Your instructions:
Take each line of the entries below that contains "instruments" and copy it.

Provided material:
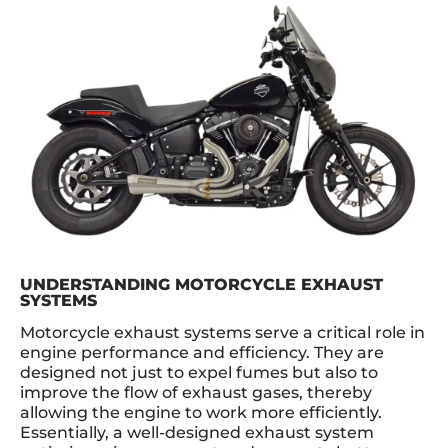
UNDERSTANDING MOTORCYCLE EXHAUST
SYSTEMS
Motorcycle exhaust systems serve a critical role in
engine performance and efficiency. They are
designed not just to expel fumes but also to
improve the flow of exhaust gases, thereby
allowing the engine to work more efficiently.
Essentially, a well-designed exhaust system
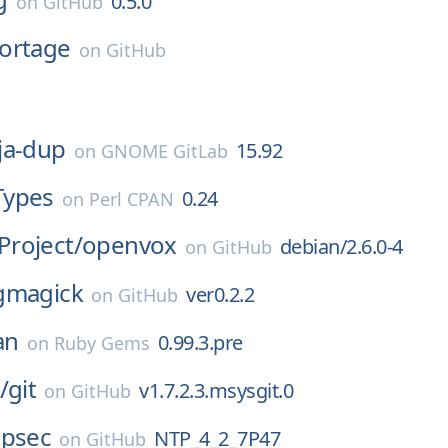
0.5.0
on
GitHub
ortage
on
GitHub
ja-dup
15.92
on
GNOME GitLab
Types
0.24
on
Perl CPAN
roject/
openvox
debian/2.6.0-4
on
GitHub
gmagick
ver0.2.2
on
GitHub
an
0.99.3.pre
on
Ruby Gems
/
git
v1.7.2.3.msysgit.0
on
GitHub
tpsec
NTP_4_2_7P47
on
GitHub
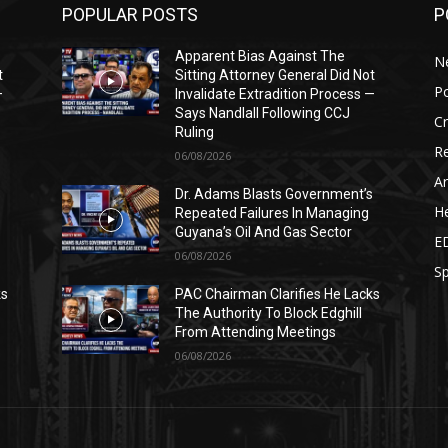
POPULAR POSTS
P
Apparent Bias Against The
N
t
Sitting Attorney General Did Not
Po
—
Invalidate Extradition Process —
Says Nandlall Following CCJ
C
Ruling
Re
06/08/2026
Ar
s
Dr. Adams Blasts Government’s
He
Repeated Failures In Managing
Guyana’s Oil And Gas Sector
E
06/08/2026
Sp
ks
PAC Chairman Clarifies He Lacks
The Authority To Block Edghill
From Attending Meetings
06/08/2026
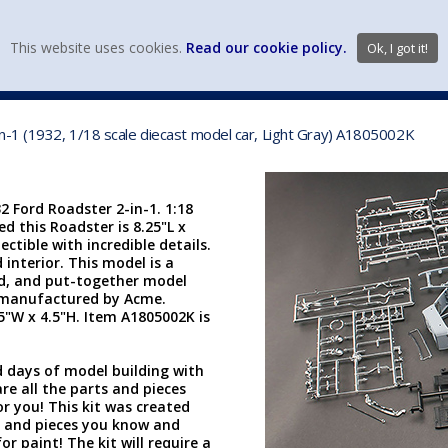
view wish li
This website uses cookies.
Read our cookie policy.
Ok, I got it!
DIECAST MFG. & BRANDS
VEHICLE SCALES
VEHICLE TYPE
n-1 (1932, 1/18 scale diecast model car, Light Gray) A1805002K
 Ford Roadster 2-in-1. 1:18
d this Roadster is 8.25"L x
ectible with incredible details.
 interior. This model is a
ted, and put-together model
is manufactured by Acme.
.5"W x 4.5"H. Item A1805002K is
d days of model building with
are all the parts and pieces
or you! This kit was created
s and pieces you know and
 paint! The kit will require a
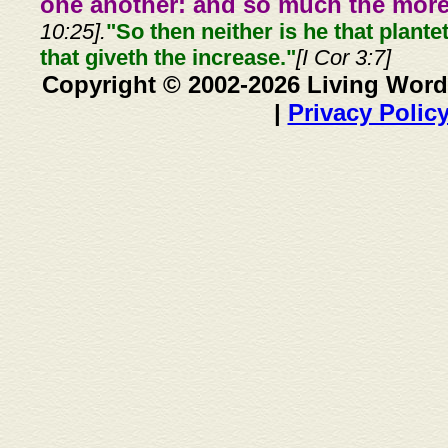
one another: and so much the more,
10:25].
"So then neither is he that plante
that giveth the increase."
[I Cor 3:7]
Copyright © 2002-2026 Living Word
|
Privacy Polic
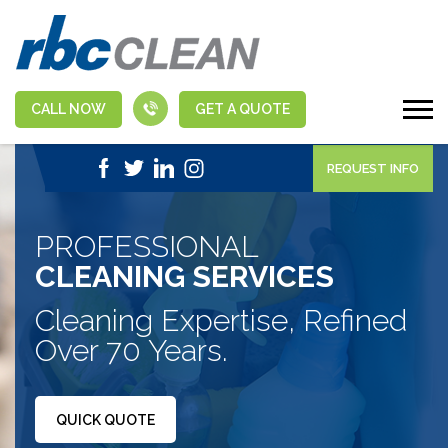
CALL NOW
GET A QUOTE
|
1-888-463-5555
APPLY NOW
REQUEST INFO
PROFESSIONAL
CLEANING SERVICES
Cleaning Expertise, Refined
Over 70 Years.
QUICK QUOTE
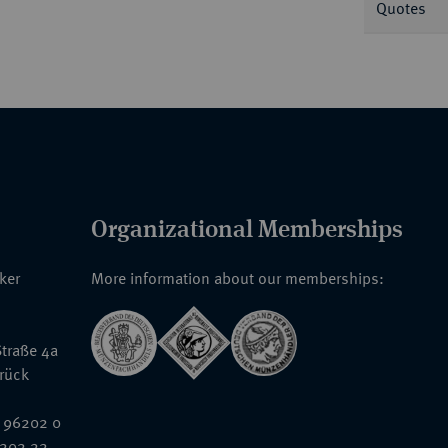
Quotes
Organizational Memberships
nker
More information about our memberships:
traße 4a
rück
 96202 0
6202 22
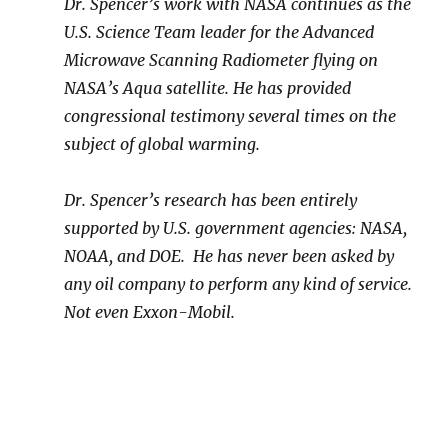
Dr. Spencer’s work with NASA continues as the
U.S. Science Team leader for the Advanced
Microwave Scanning Radiometer flying on
NASA’s Aqua satellite. He
has provided
congressional testimony several times on the
subject of global warming.
Dr. Spencer’s research has been entirely
supported by U.S. government agencies: NASA,
NOAA, and DOE. He has never been asked by
any oil company to perform any kind of service.
Not even Exxon-Mobil.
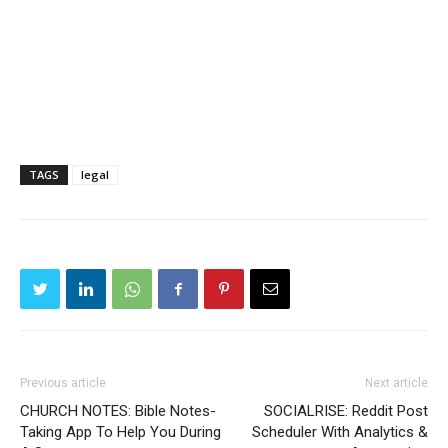
TAGS
legal
Previous article
Next article
CHURCH NOTES: Bible Notes-
SOCIALRISE: Reddit Post
Taking App To Help You During
Scheduler With Analytics &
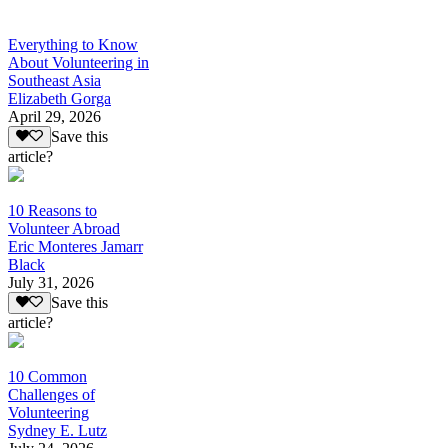
Everything to Know
About Volunteering in
Southeast Asia
Elizabeth Gorga
April 29, 2026
Save this
article?
10 Reasons to
Volunteer Abroad
Eric Monteres Jamarr
Black
July 31, 2026
Save this
article?
10 Common
Challenges of
Volunteering
Sydney E. Lutz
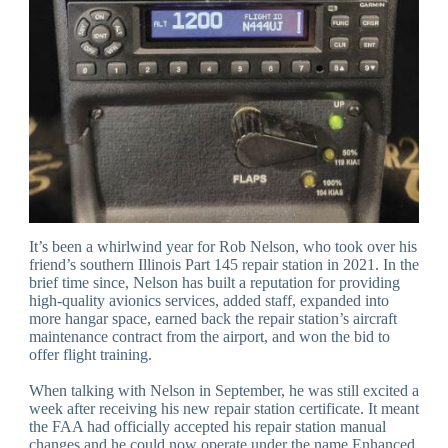
It’s been a whirlwind year for Rob Nelson, who took over his
friend’s southern Illinois Part 145 repair station in 2021. In the
brief time since, Nelson has built a reputation for providing
high-quality avionics services, added staff, expanded into
more hangar space, earned back the repair station’s aircraft
maintenance contract from the airport, and won the bid to
offer flight training.
When talking with Nelson in September, he was still excited a
week after receiving his new repair station certificate. It meant
the FAA had officially accepted his repair station manual
changes and he could now operate under the name Enhanced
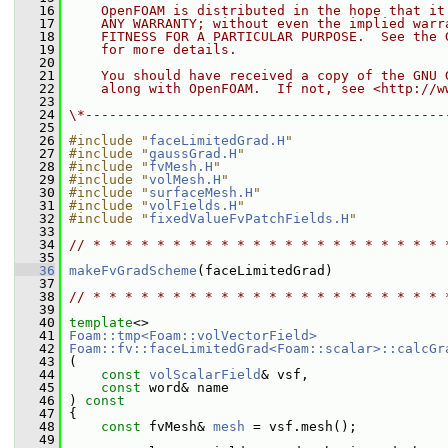
   16
    OpenFOAM is distributed in the hope that it
   17
    ANY WARRANTY; without even the implied warr
   18
    FITNESS FOR A PARTICULAR PURPOSE.  See the 
   19
    for more details.
   20
   21
    You should have received a copy of the GNU 
   22
    along with OpenFOAM.  If not, see <http://w
   23
   24
\*---------------------------------------------
   25
   26
#include "
faceLimitedGrad.H
"
   27
#include "
gaussGrad.H
"
   28
#include "
fvMesh.H
"
   29
#include "
volMesh.H
"
   30
#include "
surfaceMesh.H
"
   31
#include "
volFields.H
"
   32
#include "
fixedValueFvPatchFields.H
"
   33
   34
// * * * * * * * * * * * * * * * * * * * * * * 
   35
   36
makeFvGradScheme
(faceLimitedGrad)
   37
   38
// * * * * * * * * * * * * * * * * * * * * * * 
   39
   40
template
<>
   41
Foam::tmp<Foam::volVectorField>
   42
Foam::fv::faceLimitedGrad<Foam::scalar>::calcGr
   43
 (
   44
const
volScalarField
& vsf,
   45
const
 word& name
   46
 )
 const
   47
{
   48
const
 fvMesh& 
mesh
 = vsf.mesh();
   49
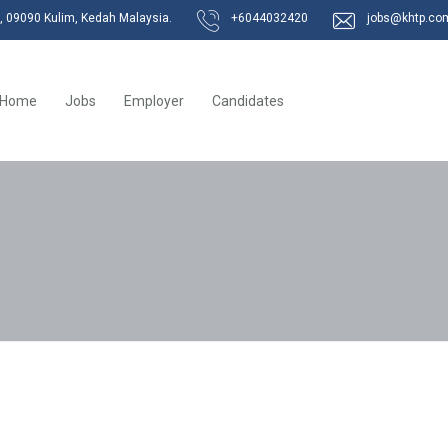
k, 09090 Kulim, Kedah Malaysia.
+6044032420
jobs@khtp.co
Home
Jobs
Employer
Candidates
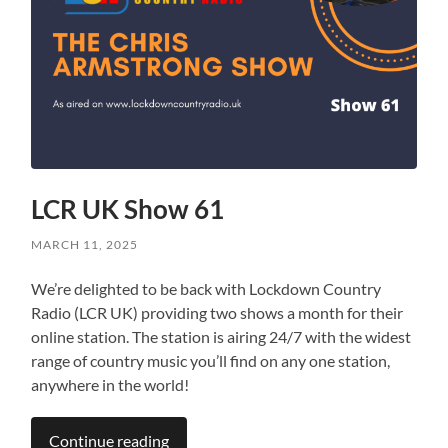
LCR UK Show 61
MARCH 11, 2025
We’re delighted to be back with Lockdown Country
Radio (LCR UK) providing two shows a month for their
online station. The station is airing 24/7 with the widest
range of country music you’ll find on any one station,
anywhere in the world!
Continue reading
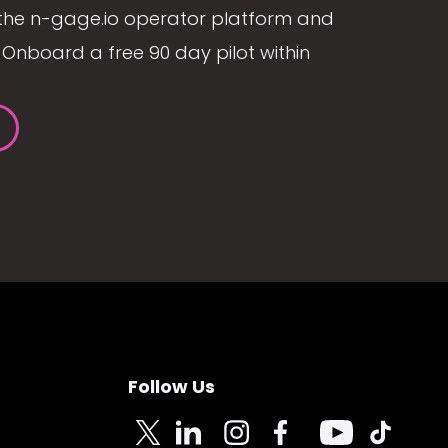
the n-gage.io operator platform and
Onboard a free 90 day pilot within
Follow Us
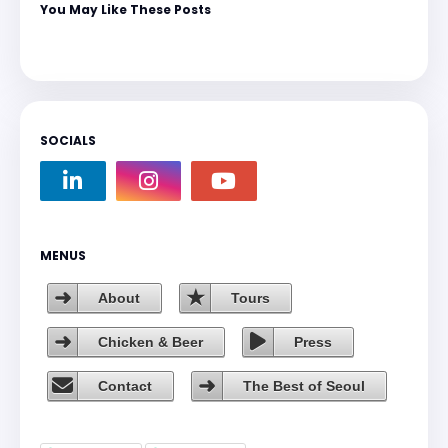
You May Like These Posts
SOCIALS
MENUS
About
Tours
Chicken & Beer
Press
Contact
The Best of Seoul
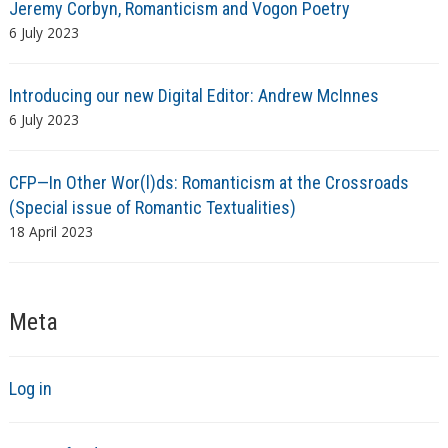
Jeremy Corbyn, Romanticism and Vogon Poetry
6 July 2023
Introducing our new Digital Editor: Andrew McInnes
6 July 2023
CFP—In Other Wor(l)ds: Romanticism at the Crossroads
(Special issue of Romantic Textualities)
18 April 2023
Meta
Log in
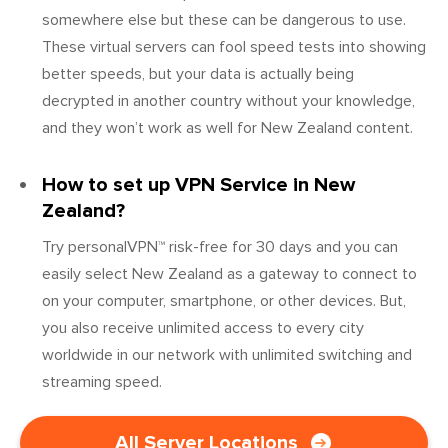
somewhere else but these can be dangerous to use.
These virtual servers can fool speed tests into showing
better speeds, but your data is actually being
decrypted in another country without your knowledge,
and they won’t work as well for New Zealand content.
How to set up VPN Service in New
Zealand?
Try personalVPN™ risk-free for 30 days and you can
easily select New Zealand as a gateway to connect to
on your computer, smartphone, or other devices. But,
you also receive unlimited access to every city
worldwide in our network with unlimited switching and
streaming speed.
All Server Locations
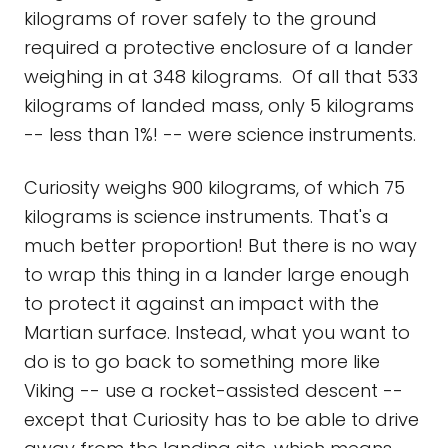
kilograms of rover safely to the ground
required a protective enclosure of a lander
weighing in at 348 kilograms. Of all that 533
kilograms of landed mass, only 5 kilograms
-- less than 1%! -- were science instruments.
Curiosity weighs 900 kilograms, of which 75
kilograms is science instruments. That's a
much better proportion! But there is no way
to wrap this thing in a lander large enough
to protect it against an impact with the
Martian surface. Instead, what you want to
do is to go back to something more like
Viking -- use a rocket-assisted descent --
except that Curiosity has to be able to drive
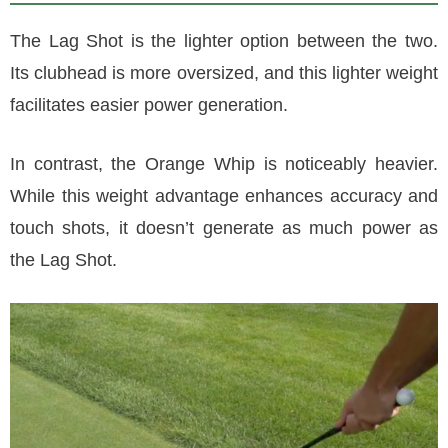
The Lag Shot is the lighter option between the two.
Its clubhead is more oversized, and this lighter weight
facilitates easier power generation.
In contrast, the Orange Whip is noticeably heavier.
While this weight advantage enhances accuracy and
touch shots, it doesn’t generate as much power as
the Lag Shot.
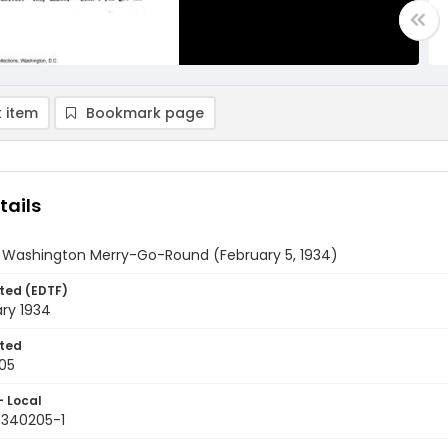
 item
Bookmark page
tails
y Washington Merry-Go-Round (February 5, 1934)
ted (EDTF)
ry 1934
ted
05
- Local
9340205-1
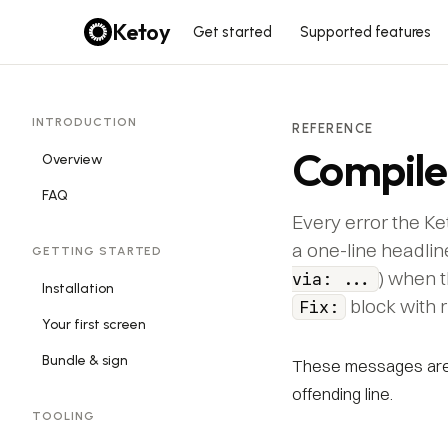
Ketoy
Get started
Supported features
INTRODUCTION
REFERENCE
Compile
Overview
FAQ
Every error the Ke
a one-line headlin
GETTING STARTED
) when t
via: ...
Installation
block with 
Fix:
Your first screen
Bundle & sign
These messages are 
offending line.
TOOLING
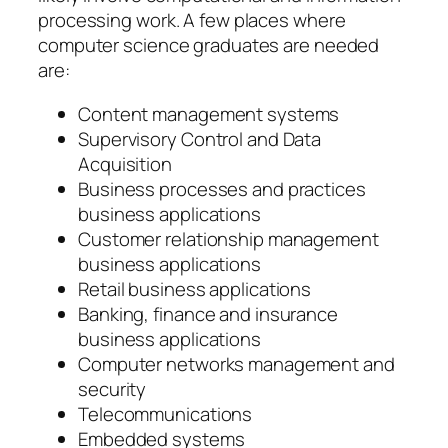
processing work. A few places where
computer science graduates are needed
are:
Content management systems
Supervisory Control and Data
Acquisition
Business processes and practices
business applications
Customer relationship management
business applications
Retail business applications
Banking, finance and insurance
business applications
Computer networks management and
security
Telecommunications
Embedded systems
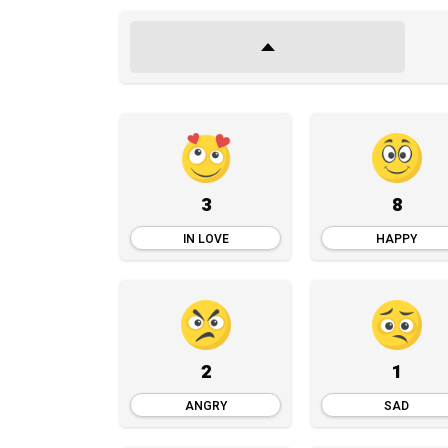
3
8
IN LOVE
HAPPY
2
1
ANGRY
SAD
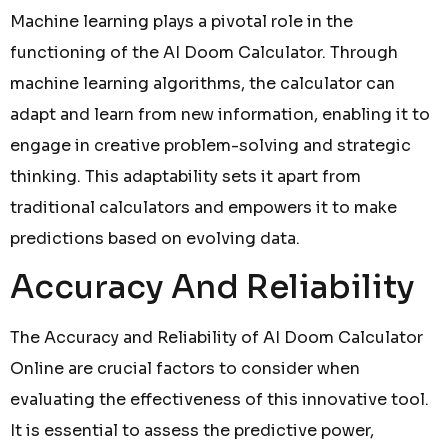
Machine learning plays a pivotal role in the
functioning of the AI Doom Calculator. Through
machine learning algorithms, the calculator can
adapt and learn from new information, enabling it to
engage in creative problem-solving and strategic
thinking. This adaptability sets it apart from
traditional calculators and empowers it to make
predictions based on evolving data.
Accuracy And Reliability
The Accuracy and Reliability of AI Doom Calculator
Online are crucial factors to consider when
evaluating the effectiveness of this innovative tool.
It is essential to assess the predictive power,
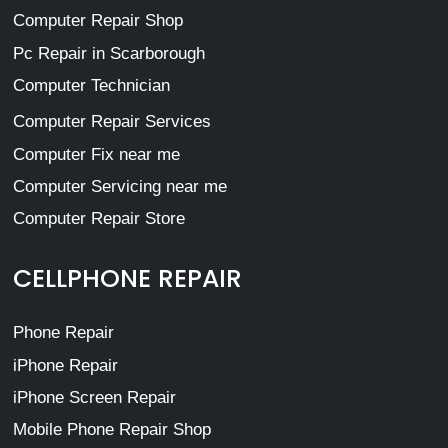
Computer Repair Shop
Pc Repair in Scarborough
Computer Technician
Computer Repair Services
Computer Fix near me
Computer Servicing near me
Computer Repair Store
CELLPHONE REPAIR
Phone Repair
iPhone Repair
iPhone Screen Repair
Mobile Phone Repair Shop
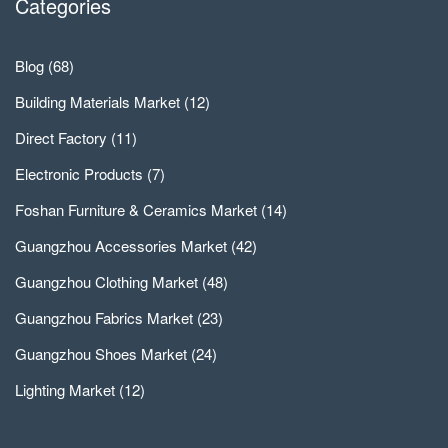
Categories
Blog
(68)
Building Materials Market
(12)
Direct Factory
(11)
Electronic Products
(7)
Foshan Furniture & Ceramics Market
(14)
Guangzhou Accessories Market
(42)
Guangzhou Clothing Market
(48)
Guangzhou Fabrics Market
(23)
Guangzhou Shoes Market
(24)
Lighting Market
(12)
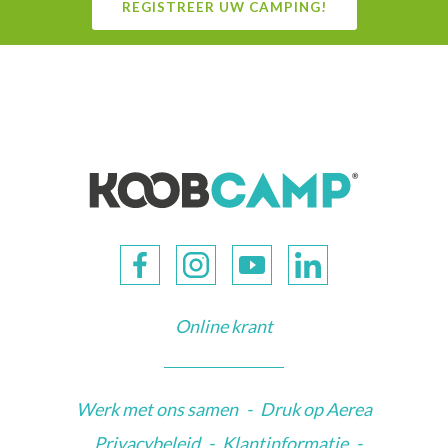
REGISTREER UW CAMPING!
Online krant
Werk met ons samen
-
Druk op Aerea
Privacybeleid
-
Klantinformatie
-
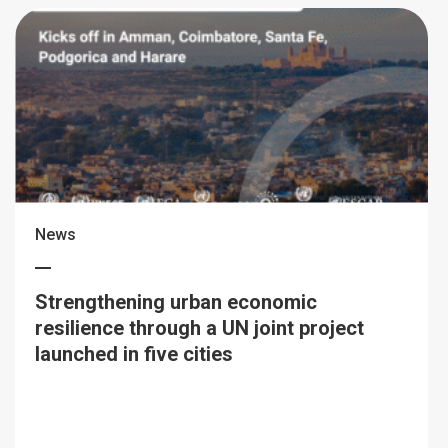
News
Strengthening urban economic
resilience through a UN joint project
launched in five cities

Written reply:
-- less than 1%! -- were science instruments.
kilograms is science instruments. That's a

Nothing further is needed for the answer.